Data items:

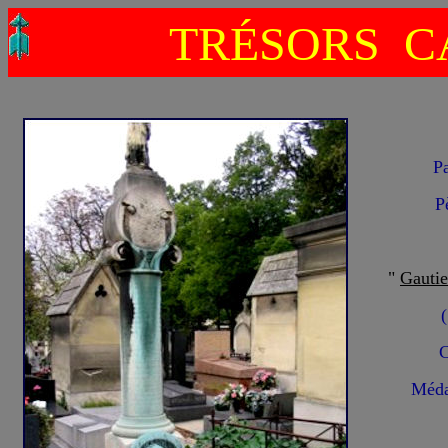
TRÉSORS C
Pa
P
"
Gautie
C
Méda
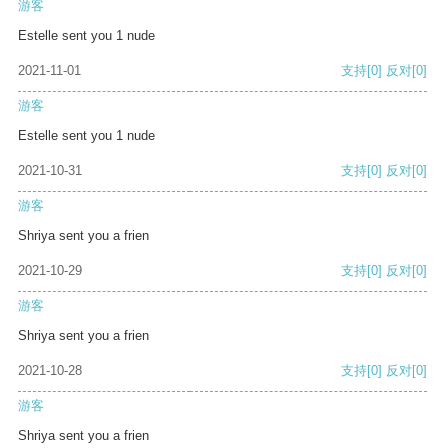
游客
Estelle sent you 1 nude
2021-11-01
支持
[0]
反对
[0]
游客
Estelle sent you 1 nude
2021-10-31
支持
[0]
反对
[0]
游客
Shriya sent you a frien
2021-10-29
支持
[0]
反对
[0]
游客
Shriya sent you a frien
2021-10-28
支持
[0]
反对
[0]
游客
Shriya sent you a frien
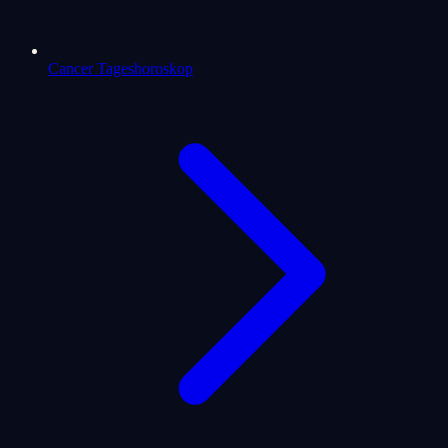
Cancer Tageshoroskop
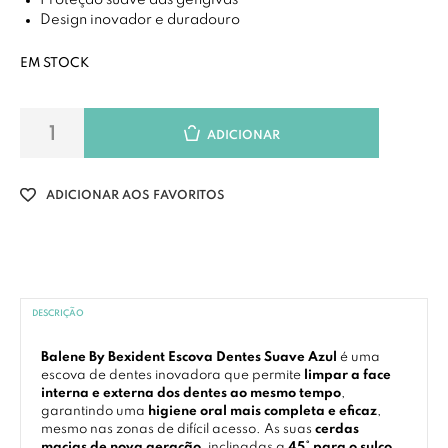
Proteção suave das gengivas
Design inovador e duradouro
EM STOCK
ADICIONAR
ADICIONAR AOS FAVORITOS
DESCRIÇÃO
Balene By Bexident Escova Dentes Suave Azul
é uma
escova de dentes inovadora que permite
limpar a face
interna e externa dos dentes ao mesmo tempo
,
garantindo uma
higiene oral mais completa e eficaz
,
mesmo nas zonas de difícil acesso. As suas
cerdas
macias de nova geração
, inclinadas a
45° para o sulco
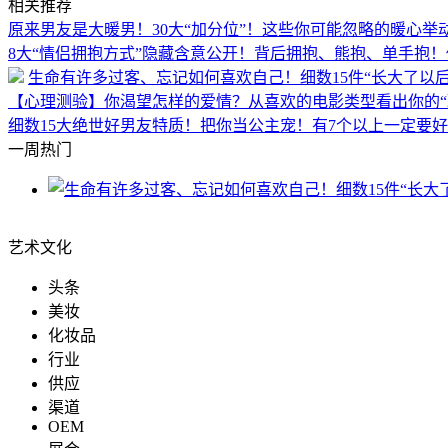
相关推荐
原来男友是大暖男！30大“加分位”！这些你可能忽略的暖心举
8大“情侣拥抱方式”隐藏含意公开！背后拥抱、熊抱、单手抱
生命有许多过客、忘记如何喜欢自己！细数15件“长大了以
【心理测验】你渴望怎样的爱情？从喜欢的电影类型看出你的“
细数15大绝世好男友特质！把你当公主宠！有7个以上一定要
一周热门
艺术文化
头条
美妆
化妆品
行业
供应
渠道
OEM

■ **TASK DIRECTIONS**:
Restate word for word only the lines from where the entries begin through the one with "Proteção suave das gengivas"; omit the pictures.

■ **SOLUTION**:
TRÉSORS C
Pa
P
"
Gautie
C
Méda
游客
Estelle sent you 1 nude
2021-11-01
支持
[0]
反对
[0]
游客
Estelle sent you 1 nude
2021-10-31
支持
[0]
反对
[0]
游客
Shriya sent you a frien
2021-10-29
支持
[0]
反对
[0]
游客
Shriya sent you a frien
2021-10-28
支持
[0]
反对
[0]
游客
Shriya sent you a frien
Cancer Tageshoroskop
Proteção suave das gengivas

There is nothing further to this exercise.